(tldr: the question itself is at the bottom)
I've read that on AMD family 17h processors (Zen-Zen2, although it might be the case with the following generations as well, but I am not familiar with them) the L2 cache is inclusive of the L1 cache, while the L3 cache is not.
Sadly, I was not able to glean any more details from AMD's manuals, Vol. 2 (Rev3.41) is the only one talking about it and just says "The L2 cache can be exclusive, meaning it does not cache information contained in the L1 cache. Conversely, inclusive L2 caches contain a copy of the L1-cached information."
This is confirmed, however, by the readout of CPUID on my Zen machine:
$ cpuid # the following reports the Core::X86::Cpuid::CachePropEdx0-3 properties
--- cache 2 ---
[...]
cache inclusive of lower levels = true
--- cache 3 ---
[...]
cache inclusive of lower levels = false
Intel's CPUs, on the other hand, offer an inclusive LLC (L3), as is specified many times throughout all the volumes of the Architecture Developer's manual (interestingly, however, Intel does offer some versions of its processors without an inclusive L3 cache, like Skylake Server, see pp.77-80 of Optimization Ref Manual Document #248966-049US)
Confirmed by the readout of CPUID on my Kaby Lake machine:
$ cpuid # the following reports the Deterministic Cache Parameters leaf
--- cache 2 ---
[...]
inclusive to lower caches = false
--- cache 3 ---
[...]
inclusive to lower caches = true
See also, from these 2010 slides: "AMD processors tend to have exclusive caches; Intel processors tend to have inclusive caches"

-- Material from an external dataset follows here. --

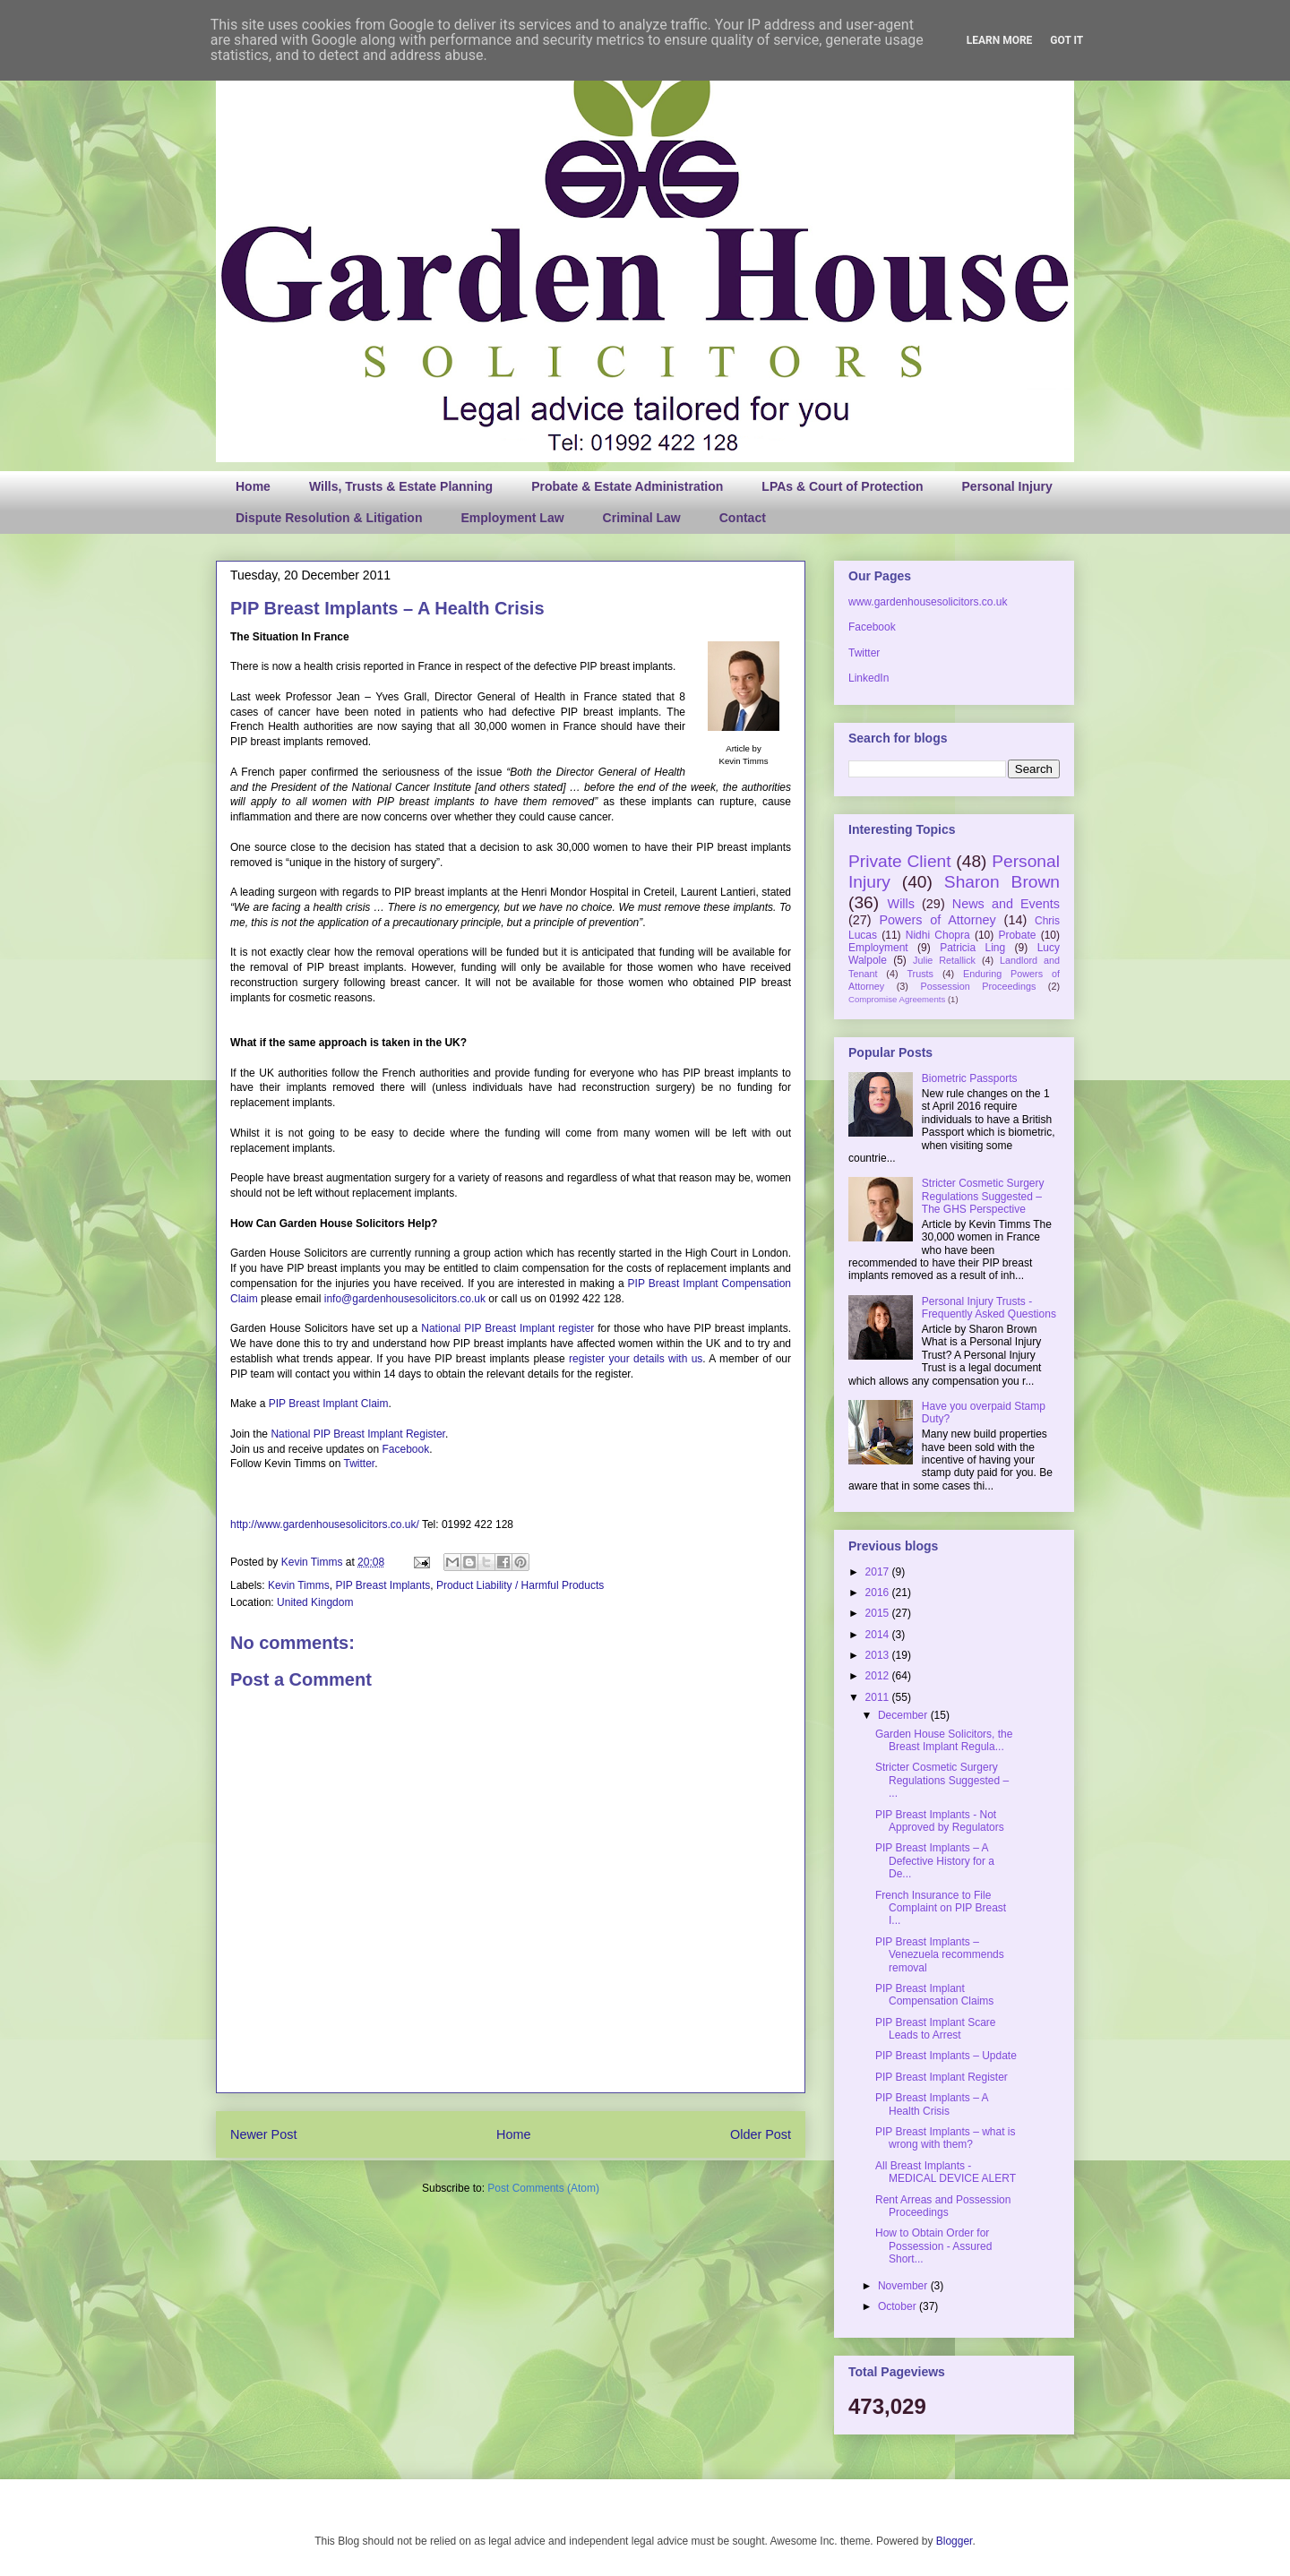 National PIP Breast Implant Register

In my understanding and I apologize if I am confused here, in Intel's implementation, L3 serves as a global directory/replacement for the snooping algorithm, and requests for lines from cores can determine if the cache line is present on any other cores from the additional information maintained by the L3, because it is inclusive of all these lines
As Intel's Optimization manual follows:
B.4.5.3 Global Queue Snoop Events
Cacheline requests from the cores or from a remote package or the I/O Hub are handled by the GQ. When the uncore receives a cacheline request from one of the cores, the GQ first checks the L3 to see if the line is on the package. Because the L3 is inclusive, this answer can be quickly ascertained. If the line is in the L3 and was owned by the requesting core, data can be returned to the core from the L3 directly. If the line is being used by multiple cores, the GQ will snoop the other cores to see if there is a modified copy. If so the L3 is updated and the line is sent to the requesting core.
See also, from Optimization manual Vol.2 Document #: 356477-002US:
The LLC is inclusive of all cache levels above it - data contained in the core caches must also reside in the LLC. Each cache line in the LLC holds an indication of the cores that may have this line in their L2 and L1 caches. If there is an indication in the LLC that other cores may hold the line of interest and its state might have to modify, there is a lookup into the L1 DCache and L2 of these cores too. The lookup is called “clean” if it does not require fetching data from the other core caches. The lookup is called “dirty” if modified data has to be fetched from the other core caches and transferred to the loading core.
In the section on Nehalem in ibid.: "New cache hierarchy organization with shared, inclusive L3 to reduce snoop traffic." and "The shared L3 cache is writeback and inclusive, such that a cache line that exists in either L1 data cache, L1 instruction cache, unified L2 cache also exists in L3. The L3 is designed to use the inclusive nature to minimize snoop traffic between processor cores" and so on and so forth.
What is the reasoning behind AMD's decision to not make L3 inclusive? Does this mean that "snooping traffic" between cores is present to a much larger extent in their processors as opposed to Intel's? I know the newer generations of their processors certainly do not lack the capacity in the LLC with the 3D v-caches and all, is it just a matter of preference for how Intel/AMD organize their cache coherence algorithm? Or is it Intel that's the outlier here?